Para o líder do partido, “a aliança da desonra e os arranjos eleitorais perigosos negociados por Emmanuel Macron e Gabriel Attal com as formações de extrema-esquerda impedem os franceses de uma política de recuperação nacional”.
“Esta noite, os acordos eleitorais atiraram a França para os braços da extrema-esquerda de Jean-Luc Mélenchon”, afirmou Jordan Bardella, perante os apupos dos militantes da União Nacional, acrescentando que o facto de a União Nacional ter ganho a primeira volta e duplicado o seu número de deputados são “elementos constitutivos de uma vitória amanhã”.
“Tendo em conta a política que vai ser aplicada nos próximos meses, e que não vai responder a nenhuma das preocupações dos franceses, a União Nacional incarna a única alternância perante o partido único”, acrescentou.
Macron fica a meio (mais ou menos)
O presidente ainda foi contido, nem sequer quis falar, mas os seus ministros, pelo menos dois deles, atiraram-se mais para a frente. Emmanuel Macron recusou uma leitura política na noite de domingo, pedindo apenas "cautela" aos franceses, mas dizendo também que os resultados não podiam ainda responder à dúvida de "quem vai governar".

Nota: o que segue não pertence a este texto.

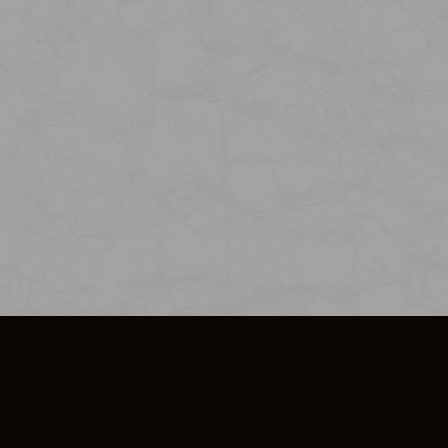
SO PLUS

Citado pelo Le Fígaro, Macron assinalou ainda que "o bloco central está vivo e de boa saúde", numa curta reação às primeiras projeções das eleições francesas, e na qual se espelha algum regozijo e até alívio pelo facto de a extrema-direita, cuja vitória nas europeias o motivou a avançar para estas eleições, não ter vencido.
Ecoando as palavras do presidente, o ministro do Interior, Gérald Darmanin, que foi reeleito por uma região do norte, afirmou que os resultados não permitem encontrar um claro vencedor. Mas foi mais longe.
Gérald Darmanin, que é afeto ao partido de Emmanuel Macron, declarou que "ninguém pode dizer que ganhou" estas eleições, "especialmente o senhor Mélenchon", num claro posicionamento relativamente à coligação que venceu as eleições.
Também o ministro dos Negócios Estrangeiros, Stéphane Séjourné, afirmou que é "óbvio" que Jean-Luc Mélenchon "não pode governar França".
Ainda assim, o governante reconhece que a presidência deve apresentar "condições para qualquer discussão" que origine uma solução governativa.